▼
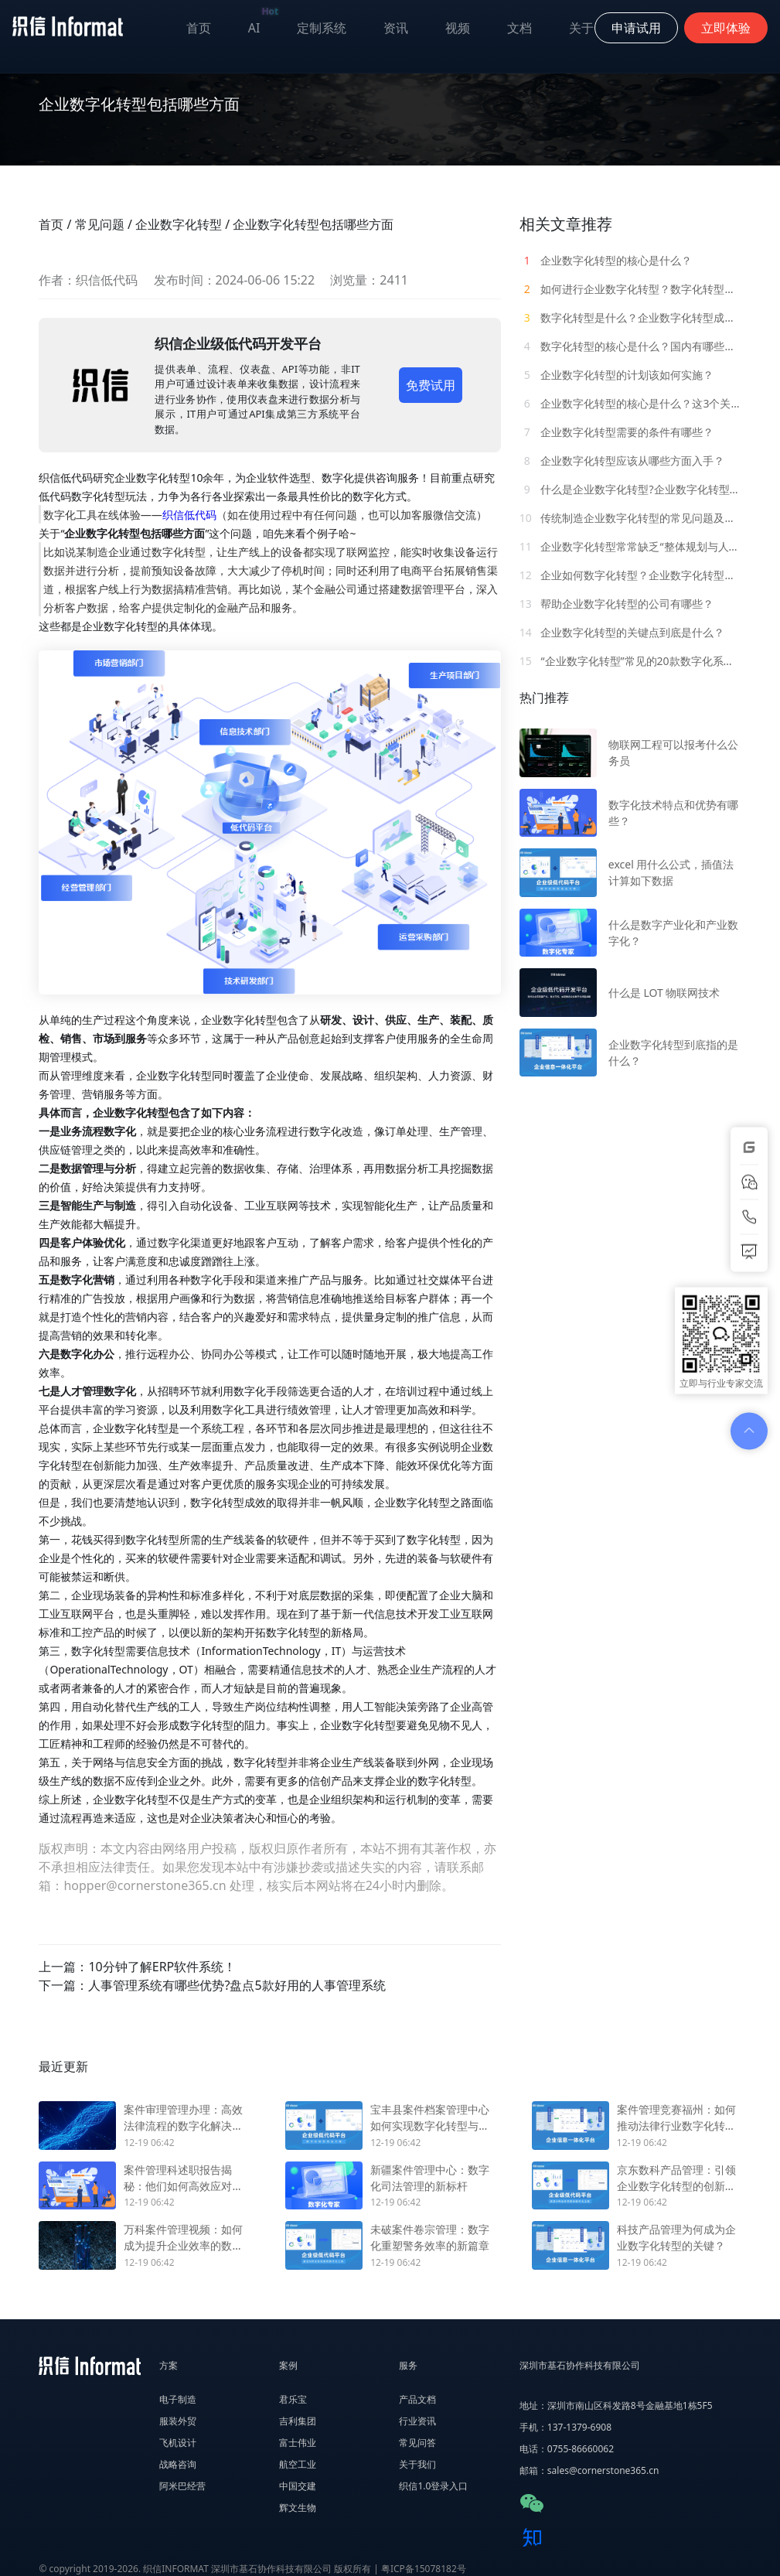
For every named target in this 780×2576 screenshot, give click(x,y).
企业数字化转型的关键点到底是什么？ (622, 632)
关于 (581, 27)
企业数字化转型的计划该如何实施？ (616, 375)
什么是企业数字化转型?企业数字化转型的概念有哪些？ (630, 489)
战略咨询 (177, 2464)
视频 (457, 27)
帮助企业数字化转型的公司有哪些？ (616, 603)
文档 (519, 27)
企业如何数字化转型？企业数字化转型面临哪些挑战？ (630, 575)
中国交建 (297, 2485)
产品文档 (417, 2399)
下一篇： (212, 1985)
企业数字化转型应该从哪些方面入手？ (622, 460)
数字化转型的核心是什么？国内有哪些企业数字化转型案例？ (630, 346)
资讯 (395, 27)
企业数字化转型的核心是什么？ (606, 260)
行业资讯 (417, 2421)
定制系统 (321, 27)
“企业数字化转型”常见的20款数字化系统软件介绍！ (630, 661)
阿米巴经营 (182, 2485)
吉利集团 (297, 2421)
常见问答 (417, 2442)
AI (263, 24)
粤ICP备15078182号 (423, 2568)
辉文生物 (297, 2507)
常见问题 (99, 224)
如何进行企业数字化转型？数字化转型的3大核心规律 (630, 289)
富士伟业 (297, 2442)
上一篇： (137, 1966)
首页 (198, 27)
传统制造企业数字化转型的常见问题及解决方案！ (630, 518)
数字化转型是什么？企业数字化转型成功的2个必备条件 (630, 317)
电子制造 (177, 2399)
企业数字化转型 (178, 224)
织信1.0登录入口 (433, 2485)
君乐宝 (293, 2399)
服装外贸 (177, 2421)
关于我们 (417, 2464)
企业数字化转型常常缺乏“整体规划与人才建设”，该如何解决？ (630, 546)
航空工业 (297, 2464)
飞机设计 (177, 2442)
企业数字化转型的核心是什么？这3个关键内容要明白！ (630, 403)
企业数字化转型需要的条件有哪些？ (616, 432)
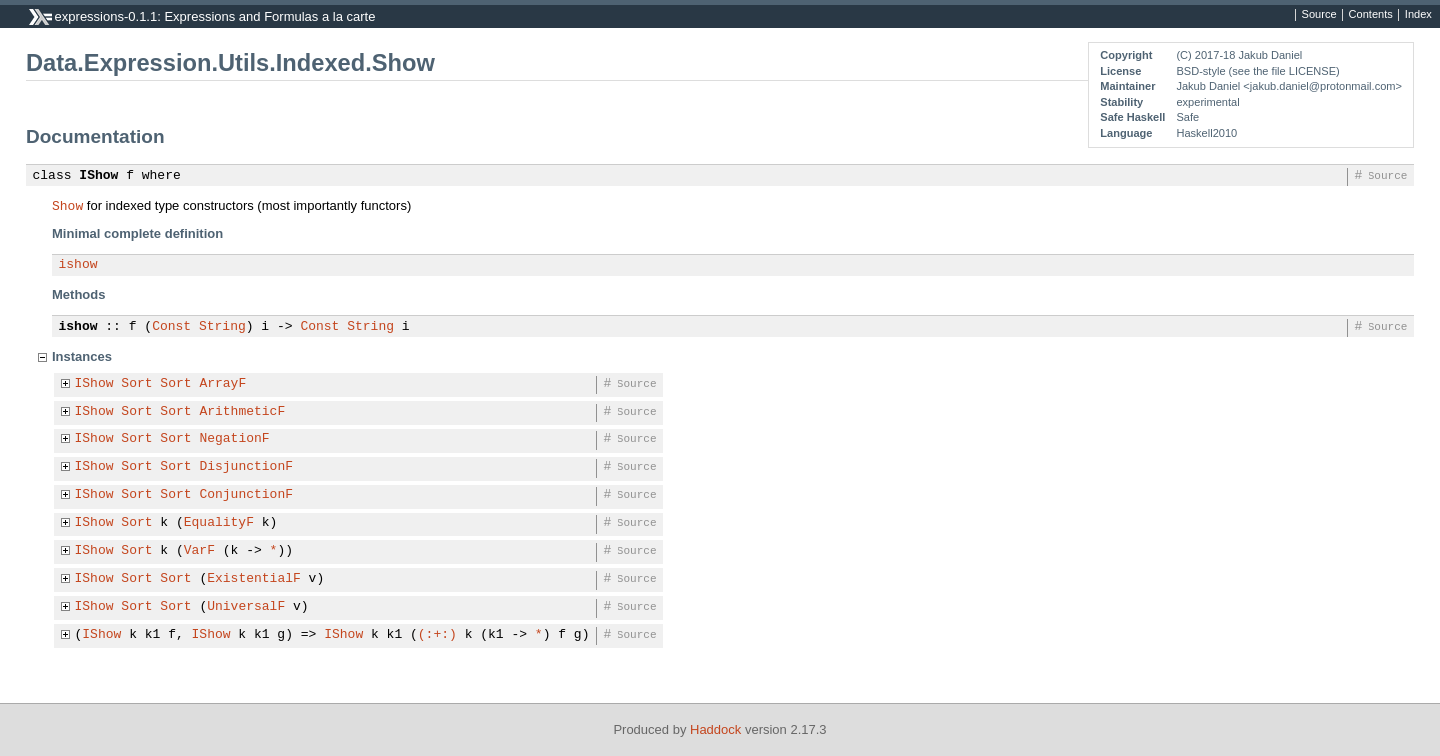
▲
WORK REQUEST:
Out of the entries, report each line that contains the word "企业数字化转型的核心是什么".

ANSWER TO THIS TASK:
企业数字化转型的核心是什么？ (606, 260)
企业数字化转型的核心是什么？这3个关键内容要明白！ (630, 403)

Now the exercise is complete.